== Input records ==
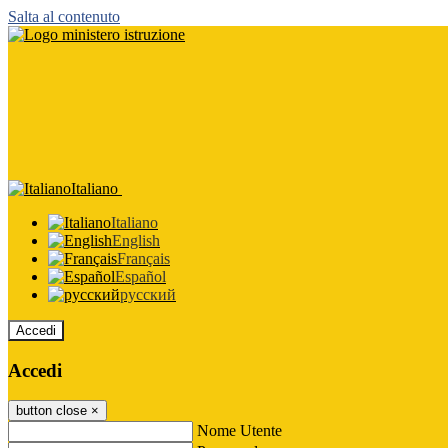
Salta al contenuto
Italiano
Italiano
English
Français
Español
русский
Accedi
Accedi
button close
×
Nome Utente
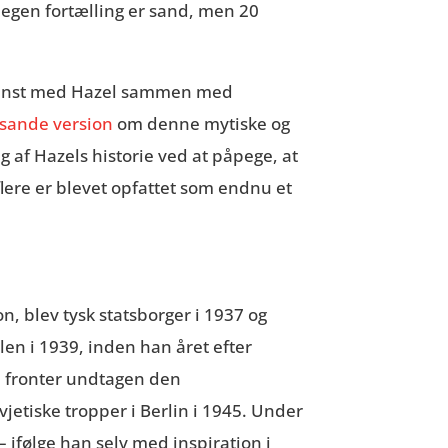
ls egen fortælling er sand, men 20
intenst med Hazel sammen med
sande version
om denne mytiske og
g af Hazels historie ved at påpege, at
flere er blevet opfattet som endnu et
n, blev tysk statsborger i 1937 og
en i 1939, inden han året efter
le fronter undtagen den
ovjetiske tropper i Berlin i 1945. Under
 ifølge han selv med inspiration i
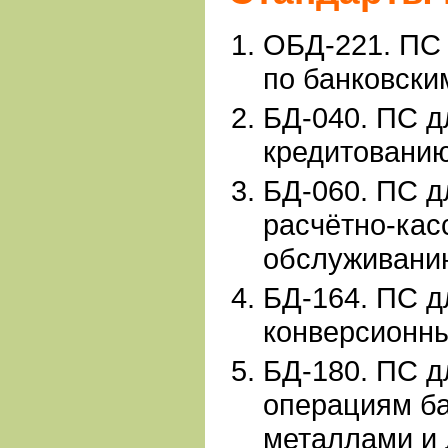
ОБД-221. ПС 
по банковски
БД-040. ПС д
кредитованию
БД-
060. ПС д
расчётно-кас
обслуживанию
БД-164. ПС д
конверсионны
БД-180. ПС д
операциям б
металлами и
===
Activity:
Every line from the one that holds "ОБД-221. ПС" to the end of the data above should be given again exactly, with that line and the last one both kept.

Answer to this problem:
ОБД-221. ПС 
по банковски
БД-040. ПС д
кредитованию
БД-
060. ПС д
расчётно-кас
обслуживанию
БД-164. ПС д
конверсионны
БД-180. ПС д
операциям б
металлами и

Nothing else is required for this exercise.